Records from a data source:
>>>

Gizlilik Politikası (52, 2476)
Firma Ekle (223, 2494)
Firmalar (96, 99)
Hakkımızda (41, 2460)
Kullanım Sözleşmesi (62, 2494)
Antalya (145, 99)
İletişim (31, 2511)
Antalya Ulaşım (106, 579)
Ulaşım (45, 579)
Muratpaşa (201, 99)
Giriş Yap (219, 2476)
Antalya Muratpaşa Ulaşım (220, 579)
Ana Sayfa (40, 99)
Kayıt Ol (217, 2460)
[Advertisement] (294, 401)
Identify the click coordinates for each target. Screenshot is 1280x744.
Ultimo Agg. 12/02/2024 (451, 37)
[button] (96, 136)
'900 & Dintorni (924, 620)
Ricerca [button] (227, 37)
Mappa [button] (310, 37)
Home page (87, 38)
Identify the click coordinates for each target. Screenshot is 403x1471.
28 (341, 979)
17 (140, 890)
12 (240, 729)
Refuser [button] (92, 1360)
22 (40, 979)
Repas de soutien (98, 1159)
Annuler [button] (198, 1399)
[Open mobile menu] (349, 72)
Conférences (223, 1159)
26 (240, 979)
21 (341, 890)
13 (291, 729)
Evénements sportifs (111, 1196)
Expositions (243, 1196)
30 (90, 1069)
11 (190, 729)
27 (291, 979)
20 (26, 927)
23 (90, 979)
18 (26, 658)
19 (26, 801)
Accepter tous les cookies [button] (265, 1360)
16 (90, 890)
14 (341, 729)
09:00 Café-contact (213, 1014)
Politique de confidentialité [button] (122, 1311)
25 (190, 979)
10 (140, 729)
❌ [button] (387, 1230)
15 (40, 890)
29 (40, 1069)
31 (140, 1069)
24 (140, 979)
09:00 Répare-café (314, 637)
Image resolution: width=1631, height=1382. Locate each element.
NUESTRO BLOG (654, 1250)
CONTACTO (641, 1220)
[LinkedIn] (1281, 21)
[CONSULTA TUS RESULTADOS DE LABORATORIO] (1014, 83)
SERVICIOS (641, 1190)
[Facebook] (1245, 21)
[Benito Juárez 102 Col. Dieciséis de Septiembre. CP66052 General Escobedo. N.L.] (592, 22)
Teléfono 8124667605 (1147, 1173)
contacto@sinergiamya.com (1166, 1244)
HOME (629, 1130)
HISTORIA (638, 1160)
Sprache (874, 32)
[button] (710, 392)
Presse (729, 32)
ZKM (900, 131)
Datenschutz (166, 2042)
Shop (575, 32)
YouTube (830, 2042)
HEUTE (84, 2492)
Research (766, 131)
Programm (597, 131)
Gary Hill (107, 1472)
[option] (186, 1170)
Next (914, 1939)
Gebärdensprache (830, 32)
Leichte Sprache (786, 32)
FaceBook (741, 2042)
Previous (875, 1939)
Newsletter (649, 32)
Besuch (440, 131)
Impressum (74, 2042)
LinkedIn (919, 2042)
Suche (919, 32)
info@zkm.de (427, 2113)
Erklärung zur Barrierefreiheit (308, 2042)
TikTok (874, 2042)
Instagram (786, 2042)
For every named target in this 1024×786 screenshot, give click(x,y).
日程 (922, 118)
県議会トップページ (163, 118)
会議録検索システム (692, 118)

<<<

Transcribe each entry exactly.

Gizlilik Politikası (52, 2476)
Firma Ekle (223, 2494)
Firmalar (96, 99)
Hakkımızda (41, 2460)
Kullanım Sözleşmesi (62, 2494)
Antalya (145, 99)
İletişim (31, 2511)
Antalya Ulaşım (106, 579)
Ulaşım (45, 579)
Muratpaşa (201, 99)
Giriş Yap (219, 2476)
Antalya Muratpaşa Ulaşım (220, 579)
Ana Sayfa (40, 99)
Kayıt Ol (217, 2460)
[Advertisement] (294, 401)
Identify the click coordinates for each target. Screenshot is 1280x744.
Ultimo Agg. 12/02/2024 (451, 37)
[button] (96, 136)
'900 & Dintorni (924, 620)
Ricerca [button] (227, 37)
Mappa [button] (310, 37)
Home page (87, 38)
Identify the click coordinates for each target. Screenshot is 403x1471.
28 (341, 979)
17 (140, 890)
12 (240, 729)
Refuser [button] (92, 1360)
22 (40, 979)
Repas de soutien (98, 1159)
Annuler [button] (198, 1399)
[Open mobile menu] (349, 72)
Conférences (223, 1159)
26 (240, 979)
21 (341, 890)
13 (291, 729)
Evénements sportifs (111, 1196)
Expositions (243, 1196)
30 (90, 1069)
11 (190, 729)
27 (291, 979)
20 (26, 927)
23 (90, 979)
18 (26, 658)
19 (26, 801)
Accepter tous les cookies [button] (265, 1360)
16 (90, 890)
14 (341, 729)
09:00 Café-contact (213, 1014)
Politique de confidentialité [button] (122, 1311)
25 (190, 979)
10 (140, 729)
❌ [button] (387, 1230)
15 (40, 890)
29 (40, 1069)
31 (140, 1069)
24 (140, 979)
09:00 Répare-café (314, 637)
Image resolution: width=1631, height=1382. Locate each element.
NUESTRO BLOG (654, 1250)
CONTACTO (641, 1220)
[LinkedIn] (1281, 21)
[CONSULTA TUS RESULTADOS DE LABORATORIO] (1014, 83)
SERVICIOS (641, 1190)
[Facebook] (1245, 21)
[Benito Juárez 102 Col. Dieciséis de Septiembre. CP66052 General Escobedo. N.L.] (592, 22)
Teléfono 8124667605 (1147, 1173)
contacto@sinergiamya.com (1166, 1244)
HOME (629, 1130)
HISTORIA (638, 1160)
Sprache (874, 32)
[button] (710, 392)
Presse (729, 32)
ZKM (900, 131)
Datenschutz (166, 2042)
Shop (575, 32)
YouTube (830, 2042)
HEUTE (84, 2492)
Research (766, 131)
Programm (597, 131)
Gary Hill (107, 1472)
[option] (186, 1170)
Next (914, 1939)
Gebärdensprache (830, 32)
Leichte Sprache (786, 32)
FaceBook (741, 2042)
Previous (875, 1939)
Newsletter (649, 32)
Besuch (440, 131)
Impressum (74, 2042)
LinkedIn (919, 2042)
Suche (919, 32)
info@zkm.de (427, 2113)
Erklärung zur Barrierefreiheit (308, 2042)
TikTok (874, 2042)
Instagram (786, 2042)
For every named target in this 1024×786 screenshot, give click(x,y).
日程 (922, 118)
県議会トップページ (163, 118)
会議録検索システム (692, 118)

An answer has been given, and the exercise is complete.